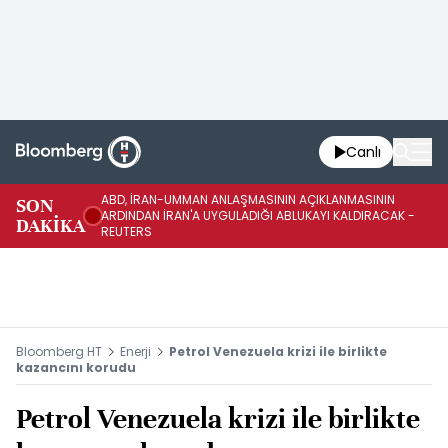
Canlı
ABD, İRAN-UMMAN ANLAŞMASININ AÇIKLANMASININ
AB
SON
ARDINDAN İRAN'A UYGULADIĞI ABLUKAYI KALDIRACAK -
GE
DAKİKA
REUTERS
UY
Bloomberg HT
Enerji
Petrol Venezuela krizi ile birlikte
kazancını korudu
Petrol Venezuela krizi ile birlikte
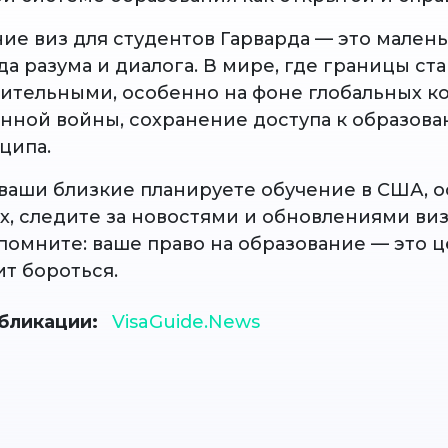
ие виз для студентов Гарварда — это малень
а разума и диалога. В мире, где границы ст
вительными, особенно на фоне глобальных к
ной войны, сохранение доступа к образова
ципа.
 ваши близкие планируете обучение в США, 
ах, следите за новостями и обновлениями ви
помните: ваше право на образование — это ц
ит бороться.
бликации
VisaGuide.News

- **Task instructions**
Copy, character for character, the lines from the line that holds "ваши близкие планируете" through the final line of the records above.

- **Reply**
 ваши близкие планируете обучение в США, 
ах, следите за новостями и обновлениями ви
помните: ваше право на образование — это ц
ит бороться.
бликации
VisaGuide.News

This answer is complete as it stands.